» **Transcribed page contents**:
____________
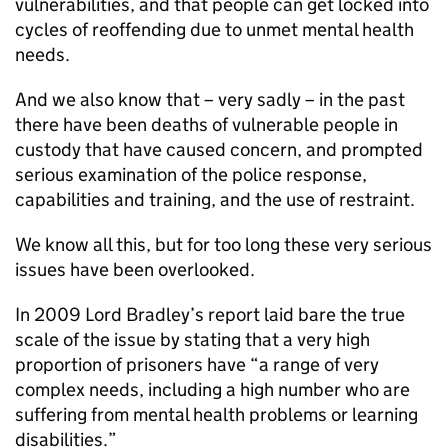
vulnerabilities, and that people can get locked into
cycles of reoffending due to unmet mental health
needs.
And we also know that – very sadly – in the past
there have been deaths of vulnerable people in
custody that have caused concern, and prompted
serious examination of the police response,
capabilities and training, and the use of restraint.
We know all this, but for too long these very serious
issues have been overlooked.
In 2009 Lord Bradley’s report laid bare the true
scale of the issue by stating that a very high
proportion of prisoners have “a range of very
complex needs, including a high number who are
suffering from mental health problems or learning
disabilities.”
____________
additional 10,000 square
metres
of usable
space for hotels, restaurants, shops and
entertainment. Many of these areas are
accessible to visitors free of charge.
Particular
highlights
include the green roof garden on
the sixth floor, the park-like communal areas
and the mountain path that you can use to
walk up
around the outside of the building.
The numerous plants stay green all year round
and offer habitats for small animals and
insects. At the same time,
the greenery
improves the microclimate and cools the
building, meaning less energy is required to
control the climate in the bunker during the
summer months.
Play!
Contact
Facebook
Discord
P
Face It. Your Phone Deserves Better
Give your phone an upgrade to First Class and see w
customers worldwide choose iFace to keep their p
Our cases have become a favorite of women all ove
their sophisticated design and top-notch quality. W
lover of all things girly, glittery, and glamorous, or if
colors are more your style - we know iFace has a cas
____________
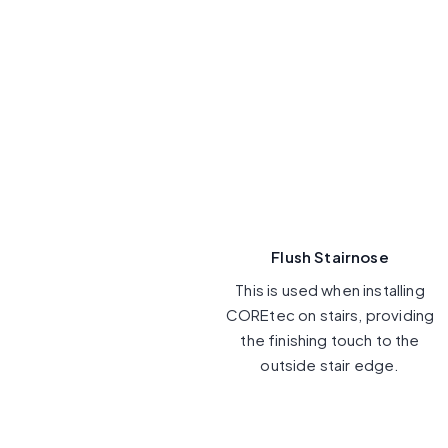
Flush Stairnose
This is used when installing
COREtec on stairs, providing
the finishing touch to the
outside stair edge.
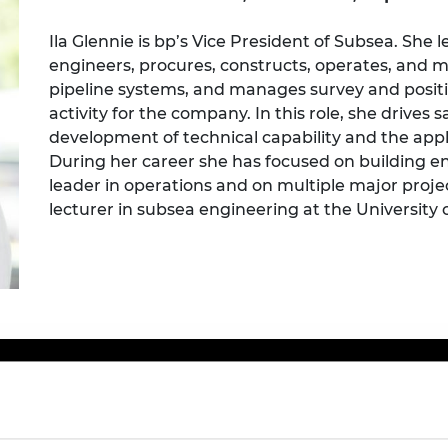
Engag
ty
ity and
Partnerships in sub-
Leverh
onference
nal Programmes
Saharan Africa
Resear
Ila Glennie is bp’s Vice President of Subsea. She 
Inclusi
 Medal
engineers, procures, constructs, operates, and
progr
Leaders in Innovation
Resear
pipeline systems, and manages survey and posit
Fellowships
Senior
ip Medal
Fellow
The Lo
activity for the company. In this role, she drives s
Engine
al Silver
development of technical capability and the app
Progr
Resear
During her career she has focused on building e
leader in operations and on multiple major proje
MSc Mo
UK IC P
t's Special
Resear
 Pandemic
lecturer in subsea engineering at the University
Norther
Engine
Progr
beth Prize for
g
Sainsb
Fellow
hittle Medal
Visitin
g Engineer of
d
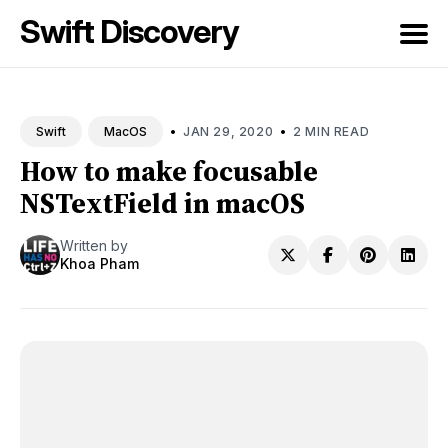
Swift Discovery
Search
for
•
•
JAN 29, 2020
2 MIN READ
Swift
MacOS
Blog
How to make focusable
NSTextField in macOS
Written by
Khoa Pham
____________
» **WHAT TO WORK ON**: Using the data above, print exactly the lines from the line that contains "vulnerabilities, and that" through the line that contains "proportion of prisoners", with both included.

» **RESPONSE BOX**:
vulnerabilities, and that people can get locked into
cycles of reoffending due to unmet mental health
needs.
And we also know that – very sadly – in the past
there have been deaths of vulnerable people in
custody that have caused concern, and prompted
serious examination of the police response,
capabilities and training, and the use of restraint.
We know all this, but for too long these very serious
issues have been overlooked.
In 2009 Lord Bradley’s report laid bare the true
scale of the issue by stating that a very high
proportion of prisoners have “a range of very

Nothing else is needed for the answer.